Ce qu'il faut retenir

  • Mercedes autorise désormais Antonelli et Russell à s’affronter sur la piste, sous réserve de respect des règles.
  • Les tensions entre les deux pilotes avaient été particulièrement visibles au Grand Prix de Montréal.
  • Antonelli a confirmé cette nouvelle approche lors d’une déclaration officielle ce 4 juin 2026.
  • L’écurie mise sur un équilibre entre compétitivité et discipline pour éviter de nouveaux incidents.

Des tensions passées à une collaboration encadrée

Le Grand Prix de Montréal, disputé le 12 mai 2026, avait laissé entrevoir des désaccords entre Antonelli et Russell. Les deux pilotes, qui partagent la même monture en Formule 1, avaient en effet affiché des signes de friction, notamment lors des phases de course où leurs trajectoires se sont croisées. Ces moments, bien que rares en F1, avaient suffi à alimenter les discussions dans le paddock sur la nécessité d’une meilleure entente entre coéquipiers.

Mercedes, consciente des enjeux, a choisi d’adopter une position claire. Plutôt que d’interdire tout duel, l’équipe a opté pour une solution médiane : permettre les affrontements, mais sous haute surveillance. « L’objectif est de préserver la compétitivité tout en garantissant le respect des règles et des autres pilotes », a indiqué un porte-parole de l’écurie, qui n’a pas souhaité être nommé.

Antonelli confirme la nouvelle directive

Lors d’une conférence de presse organisée ce jeudi 4 juin, Andrea Kimi Antonelli a confirmé que Mercedes avait officiellement autorisé les duels entre équipiers. « On nous a clairement dit qu’on pouvait se battre sur la piste, mais toujours dans le respect. C’est une bonne chose pour le team et pour la course », a-t-il déclaré. Le jeune pilote italien, considéré comme l’un des talents les plus prometteurs du sport, a ajouté que cette approche devait permettre de « garder une ambiance saine au sein de l’écurie ».
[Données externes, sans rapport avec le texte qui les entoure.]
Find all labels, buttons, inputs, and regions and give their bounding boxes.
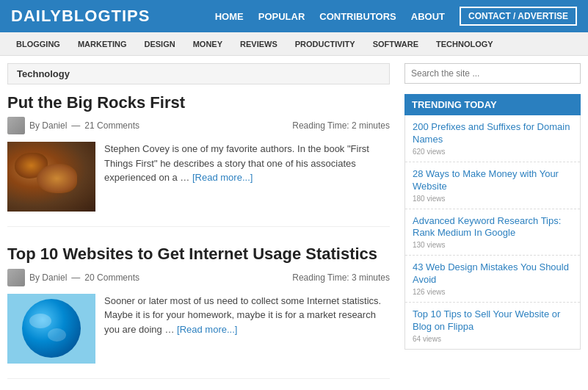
dash-1: — — [71, 120, 80, 131]
article-2-excerpt: Sooner or later most of us need to colle… — [104, 295, 381, 335]
trending-item-5[interactable]: Top 10 Tips to Sell Your Website or Blog… — [405, 303, 580, 349]
subnav-reviews[interactable]: REVIEWS — [231, 32, 286, 55]
article-2-body: Sooner or later most of us need to colle… — [7, 294, 390, 364]
subnav-technology[interactable]: TECHNOLOGY — [427, 32, 502, 55]
subnav-productivity[interactable]: PRODUCTIVITY — [286, 32, 364, 55]
article-2-read-more[interactable]: [Read more...] — [177, 324, 237, 335]
article-1-image — [7, 142, 95, 212]
subnav-software[interactable]: SOFTWARE — [364, 32, 427, 55]
trending-item-3-title: Advanced Keyword Research Tips: Rank Med… — [413, 215, 573, 240]
article-1-comments[interactable]: 21 Comments — [84, 120, 139, 131]
dash-2: — — [71, 272, 80, 283]
article-2-text: Sooner or later most of us need to colle… — [104, 294, 390, 364]
article-1-text: Stephen Covey is one of my favorite auth… — [104, 142, 390, 212]
site-header: DAILYBLOGTIPS HOME POPULAR CONTRIBUTORS … — [0, 0, 588, 32]
globe-image — [7, 294, 95, 364]
trending-item-5-title: Top 10 Tips to Sell Your Website or Blog… — [413, 308, 573, 333]
subnav-money[interactable]: MONEY — [184, 32, 231, 55]
article-1-title[interactable]: Put the Big Rocks First — [7, 93, 390, 112]
article-1-meta: By Daniel — 21 Comments Reading Time: 2 … — [7, 117, 390, 134]
article-1: Put the Big Rocks First By Daniel — 21 C… — [7, 93, 390, 227]
trending-item-1-views: 620 views — [413, 148, 573, 156]
trending-item-3-views: 130 views — [413, 241, 573, 249]
article-1-body: Stephen Covey is one of my favorite auth… — [7, 142, 390, 212]
main-content: Technology Put the Big Rocks First By Da… — [7, 63, 404, 390]
article-2-meta: By Daniel — 20 Comments Reading Time: 3 … — [7, 269, 390, 286]
trending-item-4[interactable]: 43 Web Design Mistakes You Should Avoid … — [405, 256, 580, 303]
trending-item-1-title: 200 Prefixes and Suffixes for Domain Nam… — [413, 121, 573, 146]
site-logo[interactable]: DAILYBLOGTIPS — [11, 7, 150, 26]
contact-advertise-button[interactable]: CONTACT / ADVERTISE — [460, 7, 577, 26]
article-2: Top 10 Websites to Get Internet Usage St… — [7, 245, 390, 378]
avatar-2 — [7, 269, 25, 286]
subnav-marketing[interactable]: MARKETING — [69, 32, 136, 55]
main-navigation: HOME POPULAR CONTRIBUTORS ABOUT CONTACT … — [215, 7, 577, 26]
article-2-author: By Daniel — [29, 272, 67, 283]
article-1-read-more[interactable]: [Read more...] — [192, 172, 253, 183]
search-input[interactable] — [404, 63, 581, 84]
sub-navigation: BLOGGING MARKETING DESIGN MONEY REVIEWS … — [0, 32, 588, 56]
article-1-meta-left: By Daniel — 21 Comments — [7, 117, 139, 134]
nav-home[interactable]: HOME — [215, 11, 244, 22]
article-2-comments[interactable]: 20 Comments — [84, 272, 139, 283]
avatar-1 — [7, 117, 25, 134]
trending-item-2[interactable]: 28 Ways to Make Money with Your Website … — [405, 162, 580, 209]
content-wrapper: Technology Put the Big Rocks First By Da… — [0, 56, 588, 390]
article-2-reading-time: Reading Time: 3 minutes — [292, 272, 390, 283]
article-2-meta-left: By Daniel — 20 Comments — [7, 269, 139, 286]
trending-item-2-title: 28 Ways to Make Money with Your Website — [413, 168, 573, 193]
trending-item-2-views: 180 views — [413, 195, 573, 203]
nav-contributors[interactable]: CONTRIBUTORS — [319, 11, 396, 22]
nav-about[interactable]: ABOUT — [411, 11, 445, 22]
trending-header: TRENDING TODAY — [404, 94, 581, 115]
article-1-reading-time: Reading Time: 2 minutes — [292, 120, 390, 131]
rocks-image — [7, 142, 95, 212]
trending-item-5-views: 64 views — [413, 335, 573, 343]
breadcrumb: Technology — [7, 63, 390, 84]
trending-item-4-views: 126 views — [413, 288, 573, 296]
trending-item-1[interactable]: 200 Prefixes and Suffixes for Domain Nam… — [405, 115, 580, 162]
article-1-author: By Daniel — [29, 120, 67, 131]
sidebar: TRENDING TODAY 200 Prefixes and Suffixes… — [404, 63, 581, 390]
trending-item-3[interactable]: Advanced Keyword Research Tips: Rank Med… — [405, 209, 580, 256]
globe-circle — [22, 299, 81, 358]
trending-list: 200 Prefixes and Suffixes for Domain Nam… — [404, 115, 581, 350]
trending-item-4-title: 43 Web Design Mistakes You Should Avoid — [413, 261, 573, 286]
subnav-blogging[interactable]: BLOGGING — [7, 32, 69, 55]
article-2-image — [7, 294, 95, 364]
nav-popular[interactable]: POPULAR — [258, 11, 305, 22]
subnav-design[interactable]: DESIGN — [136, 32, 184, 55]
article-2-title[interactable]: Top 10 Websites to Get Internet Usage St… — [7, 245, 390, 264]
George Russell, pour sa part, n’a pas encore réagi publiquement à cette annonce. Le Britannique, en contrat avec Mercedes jusqu’en 2027, reste sous pression après une saison 2025 marquée par des résultats en demi-teinte face à ses coéquipiers successifs. Ses performances en 2026 seront scrutées à la loupe, d’autant que Antonelli, seulement 19 ans, représente une menace directe pour sa place dans l’équipe.

Un cadre strict pour éviter les débordements

Mercedes a mis en place plusieurs garde-fous pour encadrer les futurs duels entre Antonelli et Russell. Selon les informations recueillies par Ouest France, l’écurie a demandé aux deux pilotes de signer un protocole interne précisant les limites à ne pas franchir. Ce document, non rendu public, interdirait notamment les manœuvres volontaires dangereuses ou les provocations répétées. En cas de manquement, des sanctions pourraient être appliquées, allant de l’avertissement à des pénalités en piste.

« On ne veut pas revivre des scènes comme à Montréal », a précisé une source proche de l’équipe. « Le respect mutuel est une priorité, autant pour la crédibilité de l’écurie que pour la sécurité de tous. » Cette position reflète aussi la volonté de Mercedes de montrer l’exemple en matière de fair-play, alors que la Formule 1 traverse une période de remise en question sur l’esprit sportif.

Et maintenant ?

Les prochaines courses, dont le Grand Prix d’Espagne prévu le 21 juin 2026, seront le premier test pour cette nouvelle dynamique. Antonelli et Russell devront prouver qu’ils peuvent s’affronter sans compromettre les performances de l’équipe. Une mauvaise gestion de ces duels pourrait en effet fragiliser la cohésion de Mercedes, déjà en difficulté au classement constructeurs cette saison. L’écurie, qui vise un retour dans le top 3, ne peut se permettre de nouvelles tensions internes.

Cette décision de Mercedes s’inscrit dans un contexte plus large où les équipes cherchent à concilier compétitivité et discipline. Alors que la F1 continue d’évoluer vers plus de spectacle, la gestion des relations entre coéquipiers devient un enjeu stratégique. Reste à voir si cette approche portera ses fruits, ou si elle ne fera que reporter les conflits à plus tard.

D’après les informations d’Ouest France, les sanctions pourraient aller de l’avertissement verbal à des pénalités en piste, voire à des mesures disciplinaires internes, bien que le détail exact du protocole n’ait pas été rendu public.